Recombinant Human B4GalT2 Protein, CF Summary

Details of Functionality
Measured by its ability to transfer galactose from UDP-galactose to glucose. The specific activity is >80 pmol/min/μg, as measured under the described conditions.
Source
Mouse myeloma cell line, NS0-derived human beta-1,4-Galactosyltransferase 2/B4GalT2 protein
Ser43-Gly372, with C-terminal 6-His tag
Accession #
N-terminal Sequence
Ser43
Protein/Peptide Type
Recombinant Enzymes
Gene
B4GALT2
Purity
>90%, by SDS-PAGE under reducing conditions and visualized by Colloidal Coomassie® Blue stain at 5 μg per lane
Endotoxin Note
<0.10 EU per 1 μg of the protein by the LAL method.

Applications/Dilutions

Dilutions
  • Enzyme Activity
Theoretical MW
38 kDa.
Disclaimer note: The observed molecular weight of the protein may vary from the listed predicted molecular weight due to post translational modifications, post translation cleavages, relative charges, and other experimental factors.
SDS-PAGE
44-55 kDa, reducing conditions

Packaging, Storage & Formulations

Storage
Use a manual defrost freezer and avoid repeated freeze-thaw cycles.
  • 6 months from date of receipt, -70 °C as supplied.
  • 3 months, -70 °C under sterile conditions after opening.
Buffer
Supplied as a 0.2 μm filtered solution in Tris and NaCl.
Purity
>90%, by SDS-PAGE under reducing conditions and visualized by Colloidal Coomassie® Blue stain at 5 μg per lane
Assay Procedure
  • Assay Buffer: 25 mM Tris, 10 mM MnCl2, 10 mM CaCl2, 65 mM NaCl, pH 7.5
  • Recombinant Human beta ‑1,4‑Galactosyltransferase 2/B4GalT2 (rh beta 4GalT2) (Catalog # 7530-GT)
  • UDP-Galactose (Sigma, Catalog # U4500), 10 mM stock in deionized water
  • D-(+)-Glucose (Sigma, Catalog # G5767), 2 M stock in deionized water
  • Glycosyltransferase Activity Kit (Catalog # EA001)
  • 96-well Clear Plate (Costar, Catalog # 92592)
  • Plate Reader (Model: SpectraMax Plus by Molecular Devices) or equivalent
  1. Dilute 1 mM Phosphate Standard by adding 40 µL of the 1 mM Phosphate Standard to 360 µL of Assay Buffer for a 100 µM stock.

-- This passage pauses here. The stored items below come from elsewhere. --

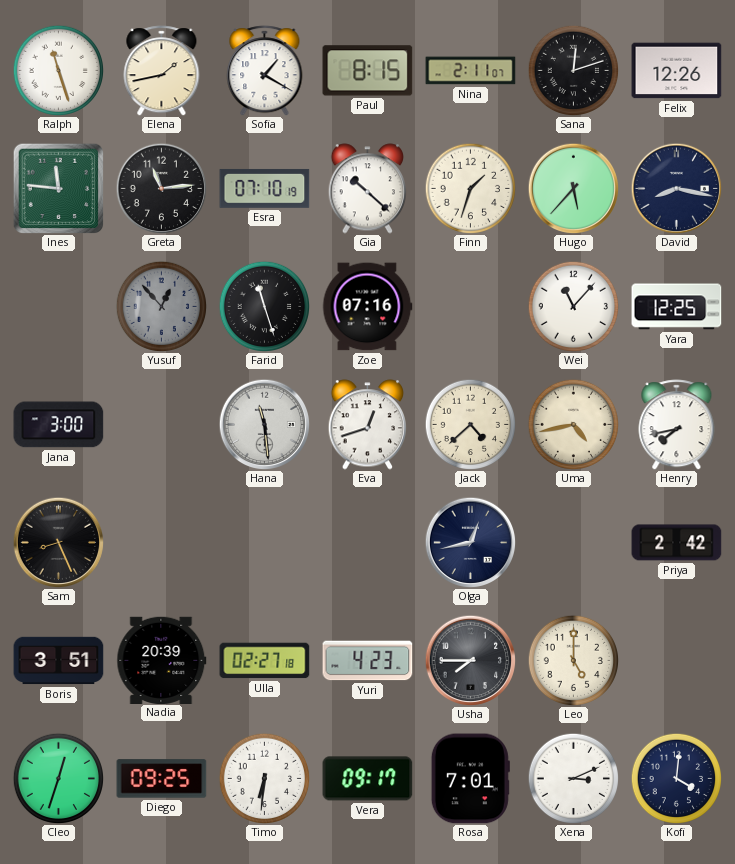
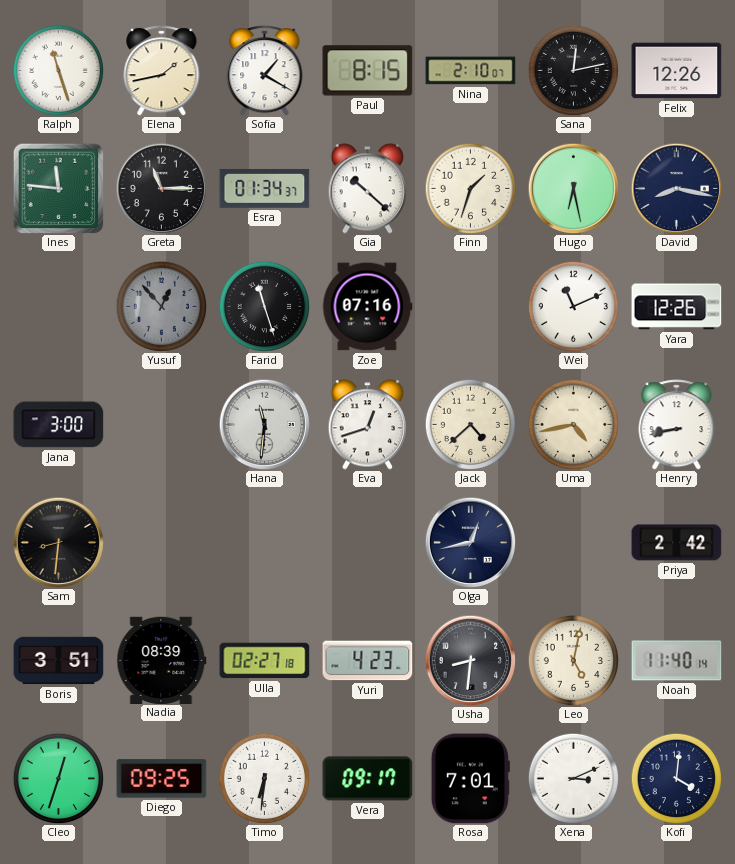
Nina: 2:11 -> 2:10
Sana: 12:12 -> 12:13
Greta: 11:14 -> 11:15
Esra: 07:10 -> 01:34
Hugo: 5:37 -> 6:28
Wei: 11:07 -> 11:11
Yara: 12:25 -> 12:26
Hana: 11:29 -> 11:31
Henry: 7:43 -> 8:43
Sam: 8:26 -> 8:31
Nadia: 20:39 -> 08:39
Usha: 7:45 -> 8:31
Leo: 5:00 -> 5:02
Noah: none -> 11:40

This is the first point of the standard curve.
  2. Continue standard curve by performing six one-half serial dilutions of the 100 µM Phosphate stock in Assay Buffer. The standard curve has a range of 0.078 to 5.0 nmol per well.
  3. Load 50 µL of each dilution of the standard curve into a plate. Include a curve blank containing 50 μL of Assay Buffer.
  4. Dilute rh beta 4GalT2 to 16 µg/mL.
  5. Prepare a Reaction Mixture composed of 0.4 M Glucose, 1 mM UDP-Galactose, and 4 µg/mL Coupling Phosphatase 1 in Assay Buffer.
  6. Load 25 µL of the 16 µg/mL rh beta 4GalT2 into the plate. Include a Control containing 25 µL of Assay Buffer.
  7. Start the reaction by adding 25 µL of Reaction Mixture to the wells, excluding the standard curve and curve blank.
  8. Cover the plate with a plate sealer and incubate at room temperature for 20 minutes.
  9. Add 30 µL of the Malachite Green Reagent A to all wells. Mix briefly.
  10. Add 100 µL of deionized water to all wells. Mix briefly.
  11. Add 30 µL of the Malachite Green Reagent B to all wells. Mix and incubate for 20 minutes at room temperature.
  12. Read plate at 620 nm (absorbance) in endpoint mode.
  13. Calculate specific activity:

     Specific Activity (pmol/min/µg) =

Phosphate released* (nmol) x (1000 pmol/nmol)
Incubation time (min) x amount of enzyme (µg)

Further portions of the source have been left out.